All entries below are to be returned exactly, with pictures left out.
== Source data ==
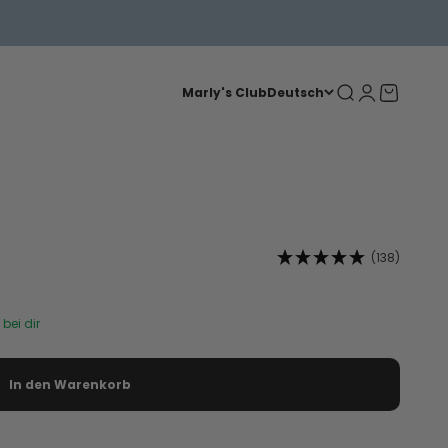
Suche
Anmelden
Warenkorb
Marly's Club
Deutsch
(138)
bei dir
In den Warenkorb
===
# Result of the task:
Suche
Anmelden
Warenkorb
Marly's Club
Deutsch
(138)
bei dir
In den Warenkorb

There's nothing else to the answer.